Google Honours Feminist Icon, Educator Fatima Sheikh With A Doodle
Fatima Sheikh co-founded the Indigenous Library, one of India’s first schools for girls, in 1848 with fellow pioneers and social reformers Jyotirao and Savitribai Phule.
With a doodle today, Google honors Fatima Sheikh, an educator and feminist hero widely regarded as India’s first Muslim woman teacher. Sheikh co-founded the Indigenous Library, one of India’s first schools for females, in 1848 with fellow pioneers and social reformers Jyotirao and Savitribai Phule.
Fatima Sheikh was born in Pune on this day in 1831. She resided with her brother Usman, and after the couple was evicted for attempting to educate individuals from lower castes, the brothers opened their home to the Phule’s. Under the Sheikhs’ roof, the Indigenous Library was established. Savitribai Phule and Fatima Sheikh taught a community of Dalit and Muslim women and children who had been denied an education because of their class, religion, or gender.

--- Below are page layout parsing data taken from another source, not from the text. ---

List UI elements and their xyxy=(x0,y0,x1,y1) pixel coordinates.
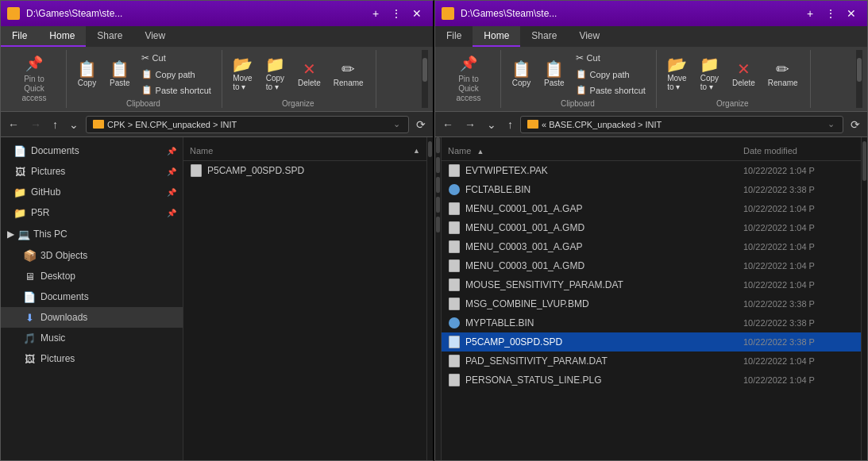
left-desktop-icon: 🖥 xyxy=(23,270,36,282)
left-refresh-btn[interactable]: ⟳ xyxy=(412,117,430,133)
right-file-item-5[interactable]: MENU_C0003_001_A.GMD 10/22/2022 1:04 P xyxy=(442,256,861,275)
right-tab-file[interactable]: File xyxy=(435,26,473,47)
right-file-name-0: EVTWIPETEX.PAK xyxy=(465,165,739,176)
right-file-list[interactable]: Name ▲ Date modified EVTWIPETEX.PAK 10/2… xyxy=(442,137,861,460)
left-tab-home[interactable]: Home xyxy=(38,26,86,47)
left-recent-btn[interactable]: ⌄ xyxy=(65,117,83,133)
right-tab-view[interactable]: View xyxy=(568,26,611,47)
right-address-path[interactable]: « BASE.CPK_unpacked > INIT ⌄ xyxy=(520,116,843,133)
left-sidebar-documents[interactable]: 📄 Documents 📌 xyxy=(1,140,183,161)
left-organize-label: Organize xyxy=(227,98,369,108)
left-address-path[interactable]: CPK > EN.CPK_unpacked > INIT ⌄ xyxy=(86,116,409,133)
right-file-item-6[interactable]: MOUSE_SENSITIVITY_PARAM.DAT 10/22/2022 1… xyxy=(442,275,861,294)
left-copy-btn[interactable]: 📋 Copy xyxy=(71,57,102,91)
left-forward-btn[interactable]: → xyxy=(26,117,45,133)
right-file-item-1[interactable]: FCLTABLE.BIN 10/22/2022 3:38 P xyxy=(442,180,861,199)
right-path-text: « BASE.CPK_unpacked > INIT xyxy=(542,120,662,129)
left-delete-btn[interactable]: ✕ Delete xyxy=(292,57,326,91)
right-up-btn[interactable]: ↑ xyxy=(503,117,517,133)
left-sidebar-github[interactable]: 📁 GitHub 📌 xyxy=(1,182,183,202)
left-organize-btns: 📂 Moveto ▾ 📁 Copyto ▾ ✕ Delete ✏ Rename xyxy=(227,50,369,98)
right-close-btn[interactable]: ✕ xyxy=(842,4,861,23)
left-paste-btn[interactable]: 📋 Paste xyxy=(104,57,136,91)
right-paste-btn[interactable]: 📋 Paste xyxy=(538,57,570,91)
right-file-icon-10 xyxy=(448,355,461,367)
right-file-item-0[interactable]: EVTWIPETEX.PAK 10/22/2022 1:04 P xyxy=(442,161,861,180)
right-file-date-11: 10/22/2022 1:04 P xyxy=(743,375,854,385)
right-scrollbar[interactable] xyxy=(861,137,867,460)
left-sidebar-3dobjects[interactable]: 📦 3D Objects xyxy=(1,245,183,266)
right-ribbon-pin-btns: 📌 Pin to Quick access xyxy=(443,50,494,108)
left-pin-quick-access-btn[interactable]: 📌 Pin to Quick access xyxy=(9,51,60,107)
right-move-to-btn[interactable]: 📂 Moveto ▾ xyxy=(662,52,692,95)
right-pin-quick-access-btn[interactable]: 📌 Pin to Quick access xyxy=(443,51,494,107)
right-file-item-2[interactable]: MENU_C0001_001_A.GAP 10/22/2022 1:04 P xyxy=(442,199,861,218)
left-copy-to-btn[interactable]: 📁 Copyto ▾ xyxy=(260,52,291,95)
right-tab-share[interactable]: Share xyxy=(520,26,568,47)
right-copy-to-btn[interactable]: 📁 Copyto ▾ xyxy=(694,52,725,95)
left-sidebar-pictures2[interactable]: 🖼 Pictures xyxy=(1,348,183,369)
right-ribbon-scroll[interactable] xyxy=(856,50,862,108)
right-forward-btn[interactable]: → xyxy=(461,117,480,133)
right-file-item-3[interactable]: MENU_C0001_001_A.GMD 10/22/2022 1:04 P xyxy=(442,218,861,237)
left-sidebar-p5r[interactable]: 📁 P5R 📌 xyxy=(1,202,183,223)
left-sidebar: 📄 Documents 📌 🖼 Pictures 📌 📁 GitHub 📌 📁 xyxy=(1,137,183,460)
right-file-date-7: 10/22/2022 3:38 P xyxy=(743,299,854,309)
left-copy-path-btn[interactable]: 📋 Copy path xyxy=(137,67,215,82)
left-sidebar-documents2[interactable]: 📄 Documents xyxy=(1,286,183,307)
right-copy-path-btn[interactable]: 📋 Copy path xyxy=(572,67,650,82)
left-move-to-btn[interactable]: 📂 Moveto ▾ xyxy=(227,52,258,95)
left-title-buttons: + ⋮ ✕ xyxy=(366,4,426,23)
left-scrollbar[interactable] xyxy=(426,137,433,460)
right-back-btn[interactable]: ← xyxy=(438,117,457,133)
left-tab-file[interactable]: File xyxy=(1,26,38,47)
right-clipboard-btns: 📋 Copy 📋 Paste ✂ Cut 📋 xyxy=(506,50,650,98)
left-tab-share[interactable]: Share xyxy=(86,26,133,47)
left-tab-view[interactable]: View xyxy=(133,26,176,47)
right-recent-btn[interactable]: ⌄ xyxy=(483,117,500,133)
left-file-list[interactable]: Name ▲ P5CAMP_00SPD.SPD xyxy=(183,137,426,460)
right-tab-home[interactable]: Home xyxy=(473,26,520,47)
left-sidebar-downloads[interactable]: ⬇ Downloads xyxy=(1,307,183,328)
right-file-item-11[interactable]: PERSONA_STATUS_LINE.PLG 10/22/2022 1:04 … xyxy=(442,371,861,390)
right-copy-btn[interactable]: 📋 Copy xyxy=(506,57,537,91)
left-rename-btn[interactable]: ✏ Rename xyxy=(328,57,369,91)
left-window-icon xyxy=(7,7,20,20)
right-new-tab-btn[interactable]: + xyxy=(800,4,820,23)
left-sidebar-pictures[interactable]: 🖼 Pictures 📌 xyxy=(1,161,183,182)
left-github-pin: 📌 xyxy=(167,188,176,197)
left-path-icon xyxy=(93,120,104,129)
right-sidebar-scroll[interactable] xyxy=(435,137,442,460)
left-ribbon-scroll[interactable] xyxy=(422,50,428,108)
right-more-btn[interactable]: ⋮ xyxy=(821,4,840,23)
left-up-btn[interactable]: ↑ xyxy=(48,117,62,133)
right-file-name-3: MENU_C0001_001_A.GMD xyxy=(465,222,739,233)
left-close-btn[interactable]: ✕ xyxy=(407,4,426,23)
right-paste-shortcut-btn[interactable]: 📋 Paste shortcut xyxy=(572,83,650,98)
right-clipboard-group: 📋 Copy 📋 Paste ✂ Cut 📋 xyxy=(503,50,657,108)
right-name-col-header: Name ▲ xyxy=(448,146,743,156)
left-file-item-0[interactable]: P5CAMP_00SPD.SPD xyxy=(183,161,426,180)
right-rename-btn[interactable]: ✏ Rename xyxy=(762,57,804,91)
left-pictures2-icon: 🖼 xyxy=(23,352,36,365)
right-delete-btn[interactable]: ✕ Delete xyxy=(727,57,761,91)
right-file-name-6: MOUSE_SENSITIVITY_PARAM.DAT xyxy=(465,279,739,290)
right-ribbon-pin-group: 📌 Pin to Quick access xyxy=(440,50,501,108)
left-back-btn[interactable]: ← xyxy=(4,117,23,133)
right-file-item-10[interactable]: PAD_SENSITIVITY_PARAM.DAT 10/22/2022 1:0… xyxy=(442,352,861,371)
right-file-item-4[interactable]: MENU_C0003_001_A.GAP 10/22/2022 1:04 P xyxy=(442,237,861,256)
right-cut-btn[interactable]: ✂ Cut xyxy=(572,50,650,66)
left-sidebar-thispc[interactable]: ▶ 💻 This PC xyxy=(1,223,183,245)
left-sidebar-desktop[interactable]: 🖥 Desktop xyxy=(1,266,183,286)
right-refresh-btn[interactable]: ⟳ xyxy=(847,117,864,133)
right-file-item-9[interactable]: P5CAMP_00SPD.SPD 10/22/2022 3:38 P xyxy=(442,332,861,352)
right-file-item-8[interactable]: MYPTABLE.BIN 10/22/2022 3:38 P xyxy=(442,313,861,332)
left-new-tab-btn[interactable]: + xyxy=(366,4,385,23)
left-cut-btn[interactable]: ✂ Cut xyxy=(137,50,215,66)
right-file-item-7[interactable]: MSG_COMBINE_LVUP.BMD 10/22/2022 3:38 P xyxy=(442,294,861,313)
left-path-text: CPK > EN.CPK_unpacked > INIT xyxy=(107,120,237,129)
left-path-chevron: ⌄ xyxy=(393,119,400,129)
left-more-btn[interactable]: ⋮ xyxy=(387,4,406,23)
left-sidebar-music[interactable]: 🎵 Music xyxy=(1,328,183,348)
left-paste-shortcut-btn[interactable]: 📋 Paste shortcut xyxy=(137,83,215,98)
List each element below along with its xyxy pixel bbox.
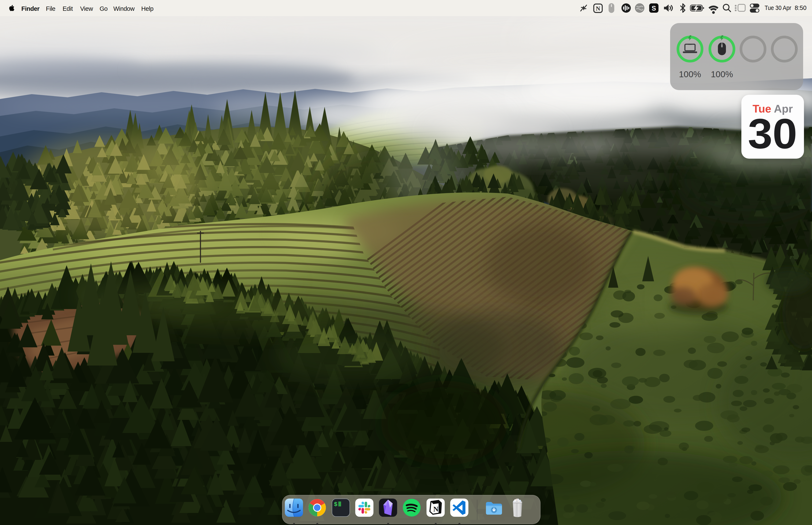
svg-text:100%: 100%	[711, 70, 733, 79]
svg-text:8:50: 8:50	[795, 4, 807, 11]
svg-text:Tue 30 Apr: Tue 30 Apr	[765, 4, 791, 11]
svg-text:$: $	[334, 501, 337, 508]
svg-text:100%: 100%	[679, 70, 701, 79]
svg-text:N: N	[433, 505, 439, 513]
svg-text:S: S	[652, 5, 656, 12]
svg-text:N: N	[596, 5, 600, 12]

Sheikh walked door-to-door in her neighborhood, inviting the poor to learn at the Indigenous Library and escape the rigidity of the Indian caste system, as a lifetime champion of this campaign for equality. Sheikh and her allies faced stiff opposition from the ruling classes, who attempted to humiliate individuals participating in the Satyashodhak movement, but they persisted.
In 2014, the Indian government highlighted Fatima Sheikh’s accomplishments by including her in Urdu textbooks among other trailblazing educators.